Rossie and Peter Munetsi Junior are cited as applicants in the matter, while Muchinguri-Kashiri has been cited as the respondent. Muchinguri-Kashiri is yet to respond to the lawsuit.

Rossie said on November 14, 2017, her husband, who was a divisional intelligence officer, was summoned to report for duty by his employer and never returned home alive.
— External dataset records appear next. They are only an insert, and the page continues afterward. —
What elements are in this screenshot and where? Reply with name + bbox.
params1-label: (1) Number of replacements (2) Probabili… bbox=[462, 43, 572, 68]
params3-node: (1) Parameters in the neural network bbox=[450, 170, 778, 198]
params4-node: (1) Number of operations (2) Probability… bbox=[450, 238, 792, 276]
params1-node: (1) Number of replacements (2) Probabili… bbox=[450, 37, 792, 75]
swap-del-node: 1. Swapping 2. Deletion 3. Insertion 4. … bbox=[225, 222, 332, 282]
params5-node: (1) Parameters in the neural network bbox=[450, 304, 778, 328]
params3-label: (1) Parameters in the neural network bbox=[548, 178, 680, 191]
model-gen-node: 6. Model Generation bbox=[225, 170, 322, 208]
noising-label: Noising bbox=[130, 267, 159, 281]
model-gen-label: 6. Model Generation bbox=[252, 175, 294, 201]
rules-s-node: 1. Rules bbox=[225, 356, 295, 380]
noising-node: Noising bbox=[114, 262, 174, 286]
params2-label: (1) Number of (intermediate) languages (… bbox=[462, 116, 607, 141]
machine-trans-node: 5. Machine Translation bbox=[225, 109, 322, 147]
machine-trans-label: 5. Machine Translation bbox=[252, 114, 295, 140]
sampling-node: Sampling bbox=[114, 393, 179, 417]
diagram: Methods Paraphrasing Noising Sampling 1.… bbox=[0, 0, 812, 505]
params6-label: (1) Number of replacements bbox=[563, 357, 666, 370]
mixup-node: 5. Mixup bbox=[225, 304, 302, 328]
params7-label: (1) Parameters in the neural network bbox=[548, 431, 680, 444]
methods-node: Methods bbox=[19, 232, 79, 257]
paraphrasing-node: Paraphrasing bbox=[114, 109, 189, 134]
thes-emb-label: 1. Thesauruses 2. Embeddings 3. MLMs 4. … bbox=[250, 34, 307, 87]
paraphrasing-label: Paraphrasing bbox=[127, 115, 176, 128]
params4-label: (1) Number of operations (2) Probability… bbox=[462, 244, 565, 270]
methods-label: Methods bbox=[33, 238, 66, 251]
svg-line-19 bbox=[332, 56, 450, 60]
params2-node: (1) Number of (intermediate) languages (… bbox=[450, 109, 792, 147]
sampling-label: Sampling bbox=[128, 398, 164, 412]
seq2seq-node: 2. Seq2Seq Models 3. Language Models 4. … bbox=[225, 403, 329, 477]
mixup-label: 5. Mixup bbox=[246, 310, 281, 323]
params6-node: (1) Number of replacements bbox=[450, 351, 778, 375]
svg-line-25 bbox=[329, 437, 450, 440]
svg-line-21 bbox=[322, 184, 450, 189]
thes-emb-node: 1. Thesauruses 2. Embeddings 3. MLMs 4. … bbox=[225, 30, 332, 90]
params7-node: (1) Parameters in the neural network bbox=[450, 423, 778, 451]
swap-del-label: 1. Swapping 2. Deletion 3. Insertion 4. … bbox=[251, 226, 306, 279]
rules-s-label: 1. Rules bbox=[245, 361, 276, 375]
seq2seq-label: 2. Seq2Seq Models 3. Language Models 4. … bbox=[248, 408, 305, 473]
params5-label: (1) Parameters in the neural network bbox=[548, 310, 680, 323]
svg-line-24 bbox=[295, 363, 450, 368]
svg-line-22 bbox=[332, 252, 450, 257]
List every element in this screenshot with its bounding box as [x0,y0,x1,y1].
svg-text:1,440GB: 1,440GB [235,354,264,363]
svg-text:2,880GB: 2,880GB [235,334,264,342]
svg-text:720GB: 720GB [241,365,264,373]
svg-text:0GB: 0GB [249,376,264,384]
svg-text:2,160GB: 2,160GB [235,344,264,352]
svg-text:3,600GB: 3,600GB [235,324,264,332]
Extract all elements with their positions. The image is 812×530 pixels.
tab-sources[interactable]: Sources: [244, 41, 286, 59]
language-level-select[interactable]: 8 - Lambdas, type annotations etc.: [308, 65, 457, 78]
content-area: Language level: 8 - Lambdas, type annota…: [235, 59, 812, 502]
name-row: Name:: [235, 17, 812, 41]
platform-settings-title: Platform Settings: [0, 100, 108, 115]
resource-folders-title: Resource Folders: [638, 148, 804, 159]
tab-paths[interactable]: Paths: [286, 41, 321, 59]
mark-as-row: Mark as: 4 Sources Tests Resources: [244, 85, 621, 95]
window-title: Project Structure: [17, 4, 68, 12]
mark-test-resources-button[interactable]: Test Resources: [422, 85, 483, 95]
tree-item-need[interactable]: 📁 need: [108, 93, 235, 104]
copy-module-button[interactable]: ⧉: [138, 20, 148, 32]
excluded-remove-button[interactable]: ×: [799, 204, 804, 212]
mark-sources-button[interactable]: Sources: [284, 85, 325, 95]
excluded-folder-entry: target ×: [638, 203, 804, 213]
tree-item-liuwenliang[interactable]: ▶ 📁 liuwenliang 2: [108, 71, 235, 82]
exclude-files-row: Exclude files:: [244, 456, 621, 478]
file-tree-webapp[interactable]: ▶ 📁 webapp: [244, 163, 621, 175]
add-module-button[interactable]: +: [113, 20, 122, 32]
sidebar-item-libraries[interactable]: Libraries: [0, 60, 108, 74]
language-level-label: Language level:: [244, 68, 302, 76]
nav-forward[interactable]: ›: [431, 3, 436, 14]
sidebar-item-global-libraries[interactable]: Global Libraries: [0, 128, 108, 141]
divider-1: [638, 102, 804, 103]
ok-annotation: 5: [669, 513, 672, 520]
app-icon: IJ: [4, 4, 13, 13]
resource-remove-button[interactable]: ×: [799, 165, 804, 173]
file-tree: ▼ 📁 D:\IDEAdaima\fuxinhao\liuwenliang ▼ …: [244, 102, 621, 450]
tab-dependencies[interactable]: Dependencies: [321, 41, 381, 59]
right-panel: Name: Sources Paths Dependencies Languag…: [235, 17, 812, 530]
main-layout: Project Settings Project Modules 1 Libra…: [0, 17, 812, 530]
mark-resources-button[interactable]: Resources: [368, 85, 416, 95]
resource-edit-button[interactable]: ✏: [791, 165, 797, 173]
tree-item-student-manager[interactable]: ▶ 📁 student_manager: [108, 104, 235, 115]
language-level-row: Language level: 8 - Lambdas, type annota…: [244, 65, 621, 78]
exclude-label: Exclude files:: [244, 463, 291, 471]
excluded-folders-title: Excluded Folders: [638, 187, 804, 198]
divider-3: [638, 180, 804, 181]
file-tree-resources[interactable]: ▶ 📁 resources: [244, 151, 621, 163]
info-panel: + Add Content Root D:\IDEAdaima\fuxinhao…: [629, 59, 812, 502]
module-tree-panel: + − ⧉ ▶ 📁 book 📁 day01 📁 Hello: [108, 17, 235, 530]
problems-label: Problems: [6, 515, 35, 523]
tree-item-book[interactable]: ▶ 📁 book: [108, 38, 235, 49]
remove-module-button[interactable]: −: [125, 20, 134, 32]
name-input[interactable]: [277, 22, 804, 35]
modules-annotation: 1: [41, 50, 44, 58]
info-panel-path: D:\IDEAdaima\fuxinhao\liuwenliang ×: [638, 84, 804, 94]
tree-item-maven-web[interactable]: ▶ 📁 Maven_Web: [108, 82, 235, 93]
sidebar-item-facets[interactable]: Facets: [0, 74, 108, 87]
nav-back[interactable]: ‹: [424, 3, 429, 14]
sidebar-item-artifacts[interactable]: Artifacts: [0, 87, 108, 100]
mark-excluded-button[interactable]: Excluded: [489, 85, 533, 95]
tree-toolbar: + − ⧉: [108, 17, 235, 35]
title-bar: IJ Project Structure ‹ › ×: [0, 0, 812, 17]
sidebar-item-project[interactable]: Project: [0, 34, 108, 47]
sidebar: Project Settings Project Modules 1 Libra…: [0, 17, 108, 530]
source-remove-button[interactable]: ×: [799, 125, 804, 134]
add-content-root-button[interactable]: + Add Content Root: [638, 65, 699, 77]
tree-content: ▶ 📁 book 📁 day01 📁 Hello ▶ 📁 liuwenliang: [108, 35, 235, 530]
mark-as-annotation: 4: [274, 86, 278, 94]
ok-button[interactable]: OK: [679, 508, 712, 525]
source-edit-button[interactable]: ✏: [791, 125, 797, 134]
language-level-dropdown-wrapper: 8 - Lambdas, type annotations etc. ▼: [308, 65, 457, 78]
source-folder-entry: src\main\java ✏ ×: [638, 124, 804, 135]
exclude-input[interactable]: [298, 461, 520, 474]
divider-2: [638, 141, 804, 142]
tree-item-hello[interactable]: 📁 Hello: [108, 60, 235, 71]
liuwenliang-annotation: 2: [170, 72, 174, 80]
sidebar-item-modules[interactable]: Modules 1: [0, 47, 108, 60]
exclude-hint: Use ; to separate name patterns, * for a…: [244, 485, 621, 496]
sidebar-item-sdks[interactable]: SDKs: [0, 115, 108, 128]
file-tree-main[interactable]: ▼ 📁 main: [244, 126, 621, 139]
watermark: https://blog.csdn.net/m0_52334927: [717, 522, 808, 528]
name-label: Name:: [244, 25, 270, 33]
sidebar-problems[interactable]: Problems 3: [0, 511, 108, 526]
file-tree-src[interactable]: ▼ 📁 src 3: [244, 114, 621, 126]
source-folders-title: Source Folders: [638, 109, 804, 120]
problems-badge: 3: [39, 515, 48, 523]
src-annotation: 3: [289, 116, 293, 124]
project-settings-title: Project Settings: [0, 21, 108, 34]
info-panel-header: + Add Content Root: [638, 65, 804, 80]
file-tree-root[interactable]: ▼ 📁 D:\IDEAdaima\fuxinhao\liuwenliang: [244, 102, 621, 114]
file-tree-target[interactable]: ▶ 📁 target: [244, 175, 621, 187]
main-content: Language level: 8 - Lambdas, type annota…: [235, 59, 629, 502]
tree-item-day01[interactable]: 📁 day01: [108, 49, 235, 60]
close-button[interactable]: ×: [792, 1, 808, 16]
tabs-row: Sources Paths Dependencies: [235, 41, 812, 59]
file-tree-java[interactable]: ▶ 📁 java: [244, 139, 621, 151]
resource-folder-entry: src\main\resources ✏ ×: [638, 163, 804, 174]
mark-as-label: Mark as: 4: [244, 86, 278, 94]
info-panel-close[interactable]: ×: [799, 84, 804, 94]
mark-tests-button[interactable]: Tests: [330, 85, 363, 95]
“Sometime during the night of November 14, 2017, the deceased (Peter) was forcibly seized and taken away to One Commando Barracks by members of the Zimbabwe Defence Forces (ZDF), whose names and ranks are not known to the plaintiffs (Rossie and Peter Jr), where the deceased was wilfully, unlawfully, unjustifiably, wrongfully, savagely and brutally assaulted by members of the defence forces, thereby inflicting severe and fatal injuries upon the deceased,” the pair said in its founding affidavit.

Rossie and her son further said following the brutal assault perpetrated on their breadwinner, the latter succumbed to the injuries while in military custody.

“The postmortem report of the deceased made by government pathologist Dr Tsungai Jabangwe at Parirenyatwa Hospital confirmed that the cause of death was multiple blunt force injuries and severe anaemia post extensive subcutaneous and intramuscular haemorrhage caused by the severe assaults inflicted on the body of the deceased,” the pair said.

Rossie and her son further said when the members of the defence forces savagely attacked Munetsi, they were acting within the scope of their employment being within the scope of the Defence ministry and, as such, it was liable to the actions of its employees.

“The deceased was under a legal duty to support and maintain the plaintiffs and, in fact, did so.

As a result of his death, the plaintiffs lost his support. According to an actuarial assessment, the first plaintiff (Rossie) would have been entitled to support and maintenance from the deceased up to his mandatory retirement age of 65 in the equivalent sum of US$113 046 and second plaintiff (Peter Junior) would have been entitled to support for the deceased up to the age of 21 in the equivalent sum of US$17 581,” the pair said, adding it was also claiming US$55 000 in general damages.